[Exercise requirements]: Do any lines in the data below contain "power"? If so, copy every one of them.

[Input records]:
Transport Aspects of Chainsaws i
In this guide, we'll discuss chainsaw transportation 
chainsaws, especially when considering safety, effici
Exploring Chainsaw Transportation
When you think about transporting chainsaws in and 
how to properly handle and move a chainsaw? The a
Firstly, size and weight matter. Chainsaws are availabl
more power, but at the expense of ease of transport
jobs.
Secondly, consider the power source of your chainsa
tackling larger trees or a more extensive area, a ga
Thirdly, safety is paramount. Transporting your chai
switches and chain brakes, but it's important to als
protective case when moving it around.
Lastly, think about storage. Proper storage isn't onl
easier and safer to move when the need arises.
---
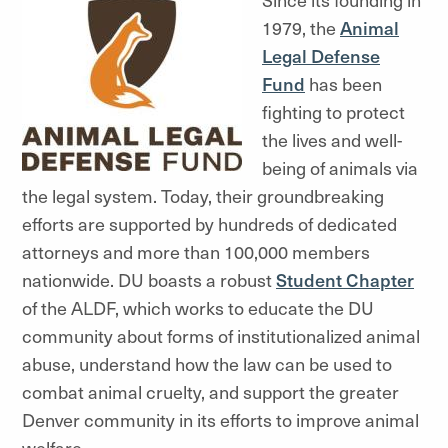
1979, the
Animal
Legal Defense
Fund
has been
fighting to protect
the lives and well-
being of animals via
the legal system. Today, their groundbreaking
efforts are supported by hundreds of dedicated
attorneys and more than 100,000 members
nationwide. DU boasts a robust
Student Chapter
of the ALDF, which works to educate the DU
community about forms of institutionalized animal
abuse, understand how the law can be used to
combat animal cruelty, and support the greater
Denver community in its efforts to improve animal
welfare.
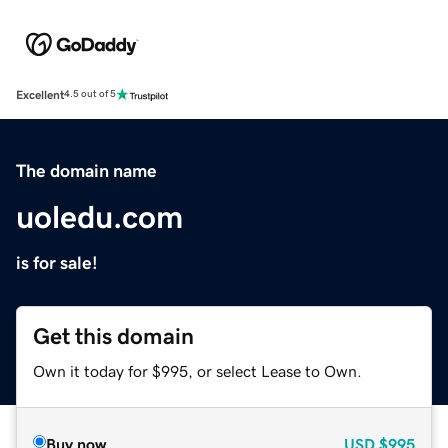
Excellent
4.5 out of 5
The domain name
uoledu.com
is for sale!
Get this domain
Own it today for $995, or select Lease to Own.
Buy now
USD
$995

[Written response]:
more power, but at the expense of ease of transport
Secondly, consider the power source of your chainsa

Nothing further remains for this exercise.